Conti's tire business, by contrast, reported just a slight drop (1.5 percent) in pre-tax operating earnings for the quarter and showed a gain of 5.4 percent for the nine months.
For the quarter, Conti's corporate operating income fell 42.4 percent to $662.6 million on 3.8-percent higher sales of $11.1 billion. The operating ratio fell four points to 6 percent.
For the nine-month period, operating income fell 10 percent to $3.21 billion on 2.8-percent higher sales of $33.4 billion, which yields an operating ratio of 9.6 percent, down about one point from a year earlier.
The tire division—which accounts for 26 percent of Conti's overall business—reported operating income for the quarter of $731.1 million on 2-percent higher sales of $3 billion, for a 24.3-percent operating ratio.
For the nine months, operating income was up to $2.32 billion on 2.5-percent better sales of $8.79 billion.

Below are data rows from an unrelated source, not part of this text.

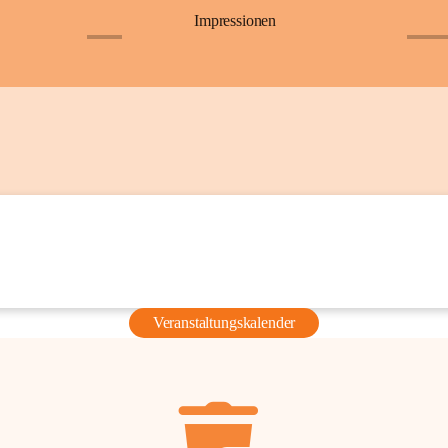
Impressionen
+6
+36
Veranstaltungskalender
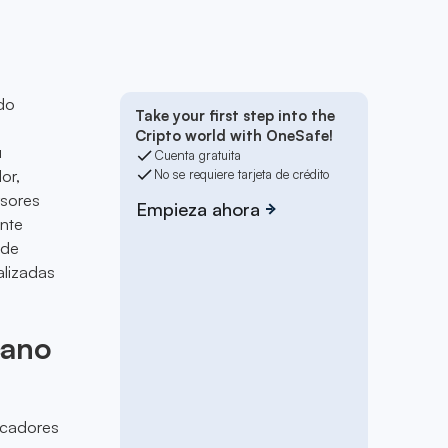
do
Take your first step into the
,
Cripto world with OneSafe!
u
Cuenta gratuita
or,
No se requiere tarjeta de crédito
rsores
Empieza ahora
ente
 de
alizadas
cano
dicadores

Conti did not give a forecast for the tire business but said the outlook for the Rubber Group was for an operating margin of more than 17 percent on sales of $17.8 billion.
For the full year, Conti expects $167 million of positive effect from lower raw materials costs, including an estimate of $1.40/kilogram for the average price of natural rubber (TSR 20) for 2016.
In the Tire division, production capacity was expanded in Europe, North America and Asia.